Tout a commencé par une annonce du président de la République. En marge d’un déplacement à Marseille avec le président mexicain Enrique Pena Nieto, François Hollande a déclaré que « des actes terroristes » avaient été déjoués « cette semaine » en France. Dans la soirée, les détails glaçants du projet d'attentat sont venus de la bouche de Bernard Cazeneuve et par des informations obtenues par l'AFP

Alors qu'il était interrogé sur les explosions sur le site pétrochimique proche de l’étang de Berre [Bouches-du-Rhône, le chef de l’Etat a déclaré mercredi après-midi : « Cette semaine, nous avons également prévenu des actes terroristes qui auraient pu être produits. »

Des installations militaires visées

Puis vers 21h30,  c’est le ministre de l’Intérieur Bernard Cazeneuve qui s’est exprimé et a donné plus de reliefs aux premières déclarations de François Hollande :  « Lundi 13 juillet à l’aube, quatre individus de 16 à 23 ans, dont un ancien militaire réformé de la marine, ont été interpellés aux quatre coins du territoire. Ces individus projetaient des attaques terroristes contre des installations militaires françaises ». Ils ont été placés en garde à vue à la DGSI, a précisé le ministre. Selon l'AFP, les mis en cause projetaient aussi de décapiter un militaire gradé et de filmer la scène. Trois d'entre eux auraient reconnu leurs intentions, et la garde à vue du mineur de 16 ans aurait été levée mercredi soir, affirme Le Monde.
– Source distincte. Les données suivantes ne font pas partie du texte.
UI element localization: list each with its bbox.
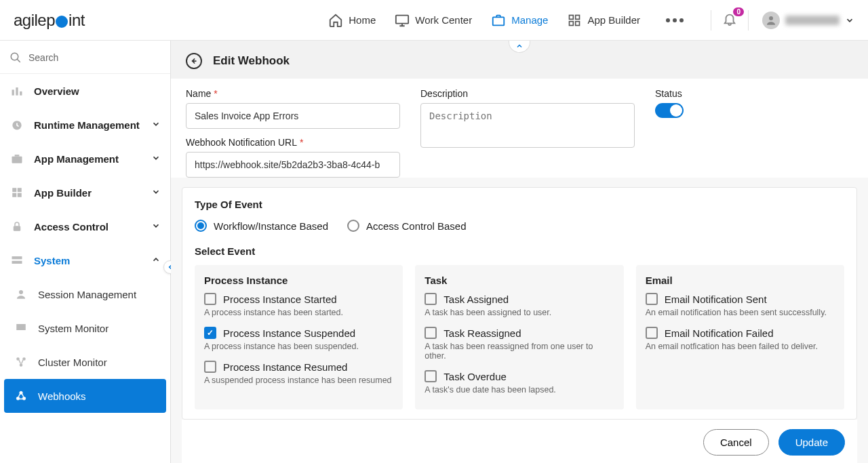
sidebar-item-runtime[interactable]: Runtime Management [0, 108, 170, 142]
cancel-button[interactable]: Cancel [703, 429, 769, 456]
nav-workcenter[interactable]: Work Center [395, 13, 472, 28]
svg-rect-17 [18, 193, 22, 197]
event-col-process-instance: Process Instance Process Instance Starte… [195, 265, 403, 409]
nav-manage[interactable]: Manage [491, 13, 548, 28]
checkbox-icon [425, 293, 437, 305]
chevron-up-icon [151, 255, 161, 266]
desc-input[interactable] [420, 103, 635, 148]
briefcase-icon [491, 13, 506, 28]
notification-badge: 0 [733, 7, 744, 16]
svg-rect-14 [12, 188, 16, 192]
checkbox-icon [425, 327, 437, 339]
svg-rect-16 [12, 193, 16, 197]
event-desc: A process instance has been started. [204, 308, 393, 317]
svg-rect-13 [15, 155, 20, 157]
grid-icon [9, 185, 24, 200]
event-desc: A process instance has been suspended. [204, 342, 393, 351]
checkbox-icon [204, 293, 216, 305]
sidebar-search[interactable]: Search [0, 45, 170, 74]
user-name [785, 16, 840, 25]
event-col-email: Email Email Notification Sent An email n… [636, 265, 844, 409]
svg-rect-5 [576, 21, 580, 25]
desc-label: Description [420, 88, 635, 99]
page-title: Edit Webhook [213, 54, 290, 68]
event-desc: A task has been reassigned from one user… [425, 342, 614, 361]
svg-rect-18 [14, 226, 21, 231]
checkbox-icon [646, 293, 658, 305]
notifications-button[interactable]: 0 [718, 12, 741, 28]
event-col-title: Process Instance [204, 275, 393, 286]
check-pi-resumed[interactable]: Process Instance Resumed [204, 361, 393, 373]
checkbox-icon [646, 327, 658, 339]
sidebar: Search Overview Runtime Management App M… [0, 41, 171, 463]
brand-logo: agilepint [14, 11, 85, 30]
chevron-down-icon [151, 221, 161, 233]
svg-rect-20 [12, 261, 22, 264]
svg-rect-8 [12, 89, 14, 95]
user-menu[interactable] [762, 12, 854, 29]
sidebar-item-overview[interactable]: Overview [0, 74, 170, 108]
lock-icon [9, 219, 24, 234]
arrow-left-icon [189, 56, 199, 66]
select-event-label: Select Event [195, 245, 844, 257]
status-toggle[interactable] [655, 103, 684, 118]
divider [748, 10, 749, 31]
search-icon [9, 52, 22, 64]
checkbox-icon [425, 370, 437, 382]
svg-point-6 [769, 16, 773, 20]
check-email-failed[interactable]: Email Notification Failed [646, 327, 835, 339]
radio-workflow[interactable]: Workflow/Instance Based [195, 220, 328, 232]
sidebar-item-system[interactable]: System [0, 243, 170, 277]
sidebar-item-appbuilder[interactable]: App Builder [0, 176, 170, 209]
check-pi-suspended[interactable]: Process Instance Suspended [204, 327, 393, 339]
svg-point-21 [19, 290, 23, 294]
checkbox-icon [204, 361, 216, 373]
back-button[interactable] [186, 53, 202, 69]
monitor-icon [14, 321, 28, 336]
nav-home[interactable]: Home [328, 13, 376, 28]
url-label: Webhook Notification URL* [186, 137, 400, 148]
check-email-sent[interactable]: Email Notification Sent [646, 293, 835, 305]
radio-access[interactable]: Access Control Based [347, 220, 467, 232]
sidebar-sub-sysmon[interactable]: System Monitor [0, 311, 170, 345]
sidebar-sub-session[interactable]: Session Management [0, 277, 170, 311]
checkbox-icon [204, 327, 216, 339]
nav-appbuilder[interactable]: App Builder [567, 13, 640, 28]
event-col-task: Task Task Assigned A task has been assig… [415, 265, 623, 409]
event-desc: An email notification has been sent succ… [646, 308, 835, 317]
status-label: Status [655, 88, 853, 99]
svg-rect-0 [396, 15, 408, 23]
user-icon [14, 287, 28, 302]
sidebar-item-access[interactable]: Access Control [0, 209, 170, 243]
name-input[interactable] [186, 103, 400, 129]
radio-icon [347, 220, 359, 232]
check-task-assigned[interactable]: Task Assigned [425, 293, 614, 305]
svg-rect-4 [570, 21, 574, 25]
webhook-icon [14, 388, 28, 403]
chevron-down-icon [845, 16, 854, 25]
nav-more[interactable] [659, 18, 690, 22]
event-desc: A task has been assigned to user. [425, 308, 614, 317]
svg-rect-9 [16, 87, 18, 96]
svg-rect-3 [576, 15, 580, 19]
chevron-down-icon [151, 119, 161, 131]
svg-rect-15 [18, 188, 22, 192]
cluster-icon [14, 355, 28, 369]
divider [711, 10, 711, 31]
update-button[interactable]: Update [778, 429, 845, 456]
search-placeholder: Search [28, 52, 58, 63]
sidebar-sub-webhooks[interactable]: Webhooks [4, 379, 166, 413]
svg-point-25 [20, 363, 23, 367]
svg-rect-19 [12, 256, 22, 259]
sidebar-sub-cluster[interactable]: Cluster Monitor [0, 345, 170, 379]
check-task-overdue[interactable]: Task Overdue [425, 370, 614, 382]
url-input[interactable] [186, 152, 400, 178]
sidebar-item-appmgmt[interactable]: App Management [0, 142, 170, 176]
apps-icon [567, 13, 582, 28]
briefcase-icon [9, 151, 24, 166]
check-pi-started[interactable]: Process Instance Started [204, 293, 393, 305]
brand-dot-icon [56, 16, 68, 28]
check-task-reassigned[interactable]: Task Reassigned [425, 327, 614, 339]
event-desc: A task's due date has been lapsed. [425, 385, 614, 395]
home-icon [328, 13, 343, 28]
Le principal instigateur dans ce projet d’attentat avait été, selon le locataire de la Place Beauvau ,« repéré pour son activisme sur les réseaux sociaux et dans le relationnel de jihadistes français aujourd’hui incarcérés ». Il avait aussi manifesté des « velléités de départ en Syrie» ce qui lui avait valu à l'époque «un entretien administratif» avec les services français.

Bernard Cazeneuve a aussi précisé qu’« aucun lien ne peut etre établi à ce stade avec les faits qui se sont déroulés récemment dans les Bouches du Rhône. »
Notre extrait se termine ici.